Ashes and Ruins begins in the home of an affluent Jewish German family in 1935. The protagonist, Clara, came from a large and very wealthy family, and her eight siblings have relocated to countries all over the world. Clara herself is a concert-level pianist and violinist who has never had to do any housework until the Nazis put the net over Jewish lives and, one by one, they are stripped of all their accustomed privileges.
Clara’s father arranges her marriage, and never knows how badly his daughter is treated. The husband brings his cousin to live with them, claiming it’s to help Clara with the work after the birth of their third child but really as his mistress.

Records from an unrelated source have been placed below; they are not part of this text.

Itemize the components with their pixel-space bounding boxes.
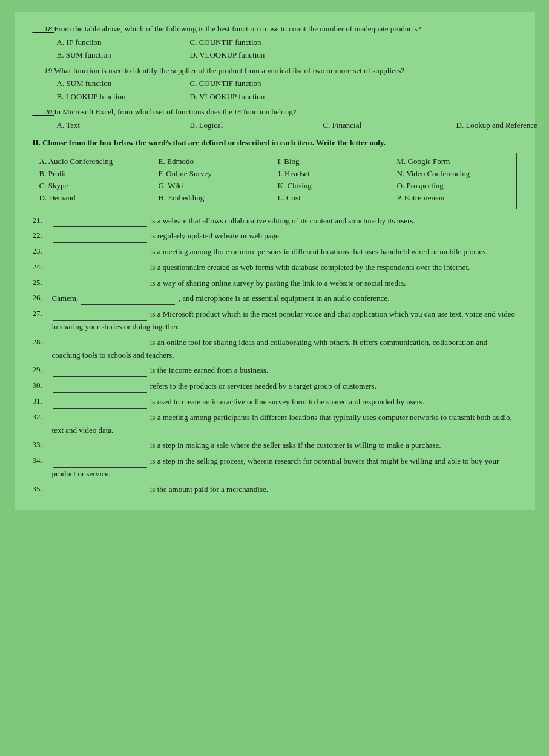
item-22-text: is regularly updated website or web page…: [150, 231, 281, 240]
box-row-2: B. Profit F. Online Survey J. Headset N.…: [39, 169, 510, 179]
item-33-blank[interactable]: [53, 439, 147, 452]
item-24-text: is a questionnaire created as web forms …: [150, 263, 470, 272]
item-31-text: is used to create an interactive online …: [150, 397, 424, 406]
question-18: ___18. From the table above, which of th…: [33, 23, 517, 61]
q19-choice-a: A. SUM function: [57, 77, 178, 90]
item-22-num: 22.: [33, 229, 52, 243]
q20-text: In Microsoft Excel, from which set of fu…: [54, 106, 516, 118]
item-24: 24. is a questionnaire created as web fo…: [33, 261, 517, 274]
item-24-blank[interactable]: [53, 261, 147, 274]
box-a: A. Audio Conferencing: [39, 157, 153, 166]
item-26-blank[interactable]: [81, 292, 175, 305]
item-33: 33. is a step in making a sale where the…: [33, 439, 517, 452]
item-25-num: 25.: [33, 277, 52, 290]
q19-text: What function is used to identify the su…: [54, 65, 516, 77]
item-31: 31. is used to create an interactive onl…: [33, 395, 517, 409]
box-f: F. Online Survey: [159, 169, 272, 179]
q18-num: ___18.: [33, 23, 54, 35]
item-21-num: 21.: [33, 214, 52, 228]
box-h: H. Embedding: [159, 193, 272, 203]
q18-choice-a: A. IF function: [57, 36, 178, 48]
box-row-4: D. Demand H. Embedding L. Cost P. Entrep…: [39, 193, 510, 203]
item-34-num: 34.: [33, 455, 52, 481]
box-d: D. Demand: [39, 193, 153, 203]
item-35-body: is the amount paid for a merchandise.: [52, 483, 517, 496]
q20-choices: A. Text B. Logical C. Financial D. Looku…: [57, 119, 517, 131]
item-32-body: is a meeting among participants in diffe…: [52, 411, 517, 437]
item-26-before: Camera,: [52, 294, 79, 303]
q19-choice-c: C. COUNTIF function: [190, 77, 311, 90]
item-23-num: 23.: [33, 245, 52, 258]
item-30-text: refers to the products or services neede…: [150, 381, 376, 390]
item-21-body: is a website that allows collaborative e…: [52, 214, 517, 228]
item-30-blank[interactable]: [53, 380, 147, 393]
item-32-blank[interactable]: [53, 411, 147, 424]
item-22-blank[interactable]: [53, 229, 147, 243]
item-27-num: 27.: [33, 307, 52, 334]
word-box: A. Audio Conferencing E. Edmodo I. Blog …: [33, 153, 517, 209]
item-28-blank[interactable]: [53, 336, 147, 349]
item-32: 32. is a meeting among participants in d…: [33, 411, 517, 437]
q20-choice-a: A. Text: [57, 119, 178, 131]
item-29-body: is the income earned from a business.: [52, 364, 517, 377]
box-g: G. Wiki: [159, 181, 272, 191]
box-b: B. Profit: [39, 169, 153, 179]
box-i: I. Blog: [278, 157, 391, 166]
q18-choice-c: C. COUNTIF function: [190, 36, 311, 48]
item-34-body: is a step in the selling process, wherei…: [52, 455, 517, 481]
item-26-num: 26.: [33, 292, 52, 305]
item-28: 28. is an online tool for sharing ideas …: [33, 336, 517, 362]
q18-choices: A. IF function C. COUNTIF function B. SU…: [57, 36, 517, 61]
q18-choice-b: B. SUM function: [57, 49, 178, 61]
item-28-num: 28.: [33, 336, 52, 362]
item-26-text: , and microphone is an essential equipme…: [179, 294, 390, 303]
item-23-body: is a meeting among three or more persons…: [52, 245, 517, 258]
item-25-text: is a way of sharing online survey by pas…: [150, 278, 406, 288]
box-row-3: C. Skype G. Wiki K. Closing O. Prospecti…: [39, 181, 510, 191]
q20-choice-b: B. Logical: [190, 119, 311, 131]
item-29-num: 29.: [33, 364, 52, 377]
item-26-body: Camera, , and microphone is an essential…: [52, 292, 517, 305]
q19-num: ___19.: [33, 65, 54, 77]
item-31-blank[interactable]: [53, 395, 147, 409]
item-29-blank[interactable]: [53, 364, 147, 377]
question-19: ___19. What function is used to identify…: [33, 65, 517, 103]
item-35-num: 35.: [33, 483, 52, 496]
item-25-blank[interactable]: [53, 277, 147, 290]
box-row-1: A. Audio Conferencing E. Edmodo I. Blog …: [39, 157, 510, 166]
box-p: P. Entrepreneur: [397, 193, 510, 203]
fill-blank-section: 21. is a website that allows collaborati…: [33, 214, 517, 496]
item-22-body: is regularly updated website or web page…: [52, 229, 517, 243]
item-34-blank[interactable]: [53, 455, 147, 468]
item-27-blank[interactable]: [53, 307, 147, 321]
item-31-num: 31.: [33, 395, 52, 409]
item-23-blank[interactable]: [53, 245, 147, 258]
item-33-num: 33.: [33, 439, 52, 452]
item-21: 21. is a website that allows collaborati…: [33, 214, 517, 228]
box-l: L. Cost: [278, 193, 391, 203]
q18-text: From the table above, which of the follo…: [54, 23, 516, 35]
box-c: C. Skype: [39, 181, 153, 191]
q19-choice-b: B. LOOKUP function: [57, 91, 178, 103]
item-33-text: is a step in making a sale where the sel…: [150, 441, 441, 450]
item-35-text: is the amount paid for a merchandise.: [150, 485, 268, 494]
box-e: E. Edmodo: [159, 157, 272, 166]
item-27: 27. is a Microsoft product which is the …: [33, 307, 517, 334]
q20-num: ___20.: [33, 106, 54, 118]
item-22: 22. is regularly updated website or web …: [33, 229, 517, 243]
q19-choices: A. SUM function C. COUNTIF function B. L…: [57, 77, 517, 102]
item-34: 34. is a step in the selling process, wh…: [33, 455, 517, 481]
section2-heading: II. Choose from the box below the word/s…: [33, 137, 517, 149]
box-k: K. Closing: [278, 181, 391, 191]
item-35-blank[interactable]: [53, 483, 147, 496]
item-32-num: 32.: [33, 411, 52, 437]
item-24-body: is a questionnaire created as web forms …: [52, 261, 517, 274]
item-31-body: is used to create an interactive online …: [52, 395, 517, 409]
item-21-blank[interactable]: [53, 214, 147, 228]
item-28-body: is an online tool for sharing ideas and …: [52, 336, 517, 362]
item-26: 26. Camera, , and microphone is an essen…: [33, 292, 517, 305]
q20-choice-d: D. Lookup and Reference: [456, 119, 550, 131]
q20-choice-c: C. Financial: [323, 119, 444, 131]
item-23-text: is a meeting among three or more persons…: [150, 247, 488, 256]
item-35: 35. is the amount paid for a merchandise…: [33, 483, 517, 496]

It is a long and miserable marriage for Clara; but when her husband suffers a sudden death, she finds the backbone she’d hidden for years and finally takes matters into her own hands.
In order to avoid the atrocities toward Jews in Germany, Clara’s oldest son immigrates to the United States; and later, her daughter Edith immigrates to England. While there, Edith marries and has a baby, and later brings her husband and baby to visit her mother. Clara is respectful to her new son-in-law and over-the-moon in love with her grandbaby.
Upon leaving, with her husband and baby waiting in the cab, Edith hastily returns to the door, hugs her mother and makes a request. She wants Clara to find and destroy the letters she saved from her first love, which she hid in the attic before immigrating to England. Edith fears that if they were to fall into Nazi hands, Charlie would be arrested and killed.
Clara finds the box her daughter described and inside are not only a stack of blue letters neatly tied together with a blue ribbon but also a diary. She spends the next several days by the fire reading her daughter’s diary and feeling that she is meeting her own daughter for the first time. She’d never met the man of her daughter’s young years, and squirms at some of the letters. The intensity of their young love was something Clara never experienced.
Meanwhile, Clara’s young teenage son remains in Germany, but seldom leaves their house. He no longer goes to school because of the Nazi brownshirts have turned all his lifelong friends against hm. He awaits immigration papers for England and the reader wonders if they will arrive before the Nazis find him.
But we are more worried for Clara as the curtain drops in Germany, with good reason. Her relationship with Edith could help her—or break her.
This is an extremely well-researched and written story. The character’s flaws make them more real. I highly recommend Ashes and Ruins. It’s one of the best novels I’ve read about that time period in Germany and England.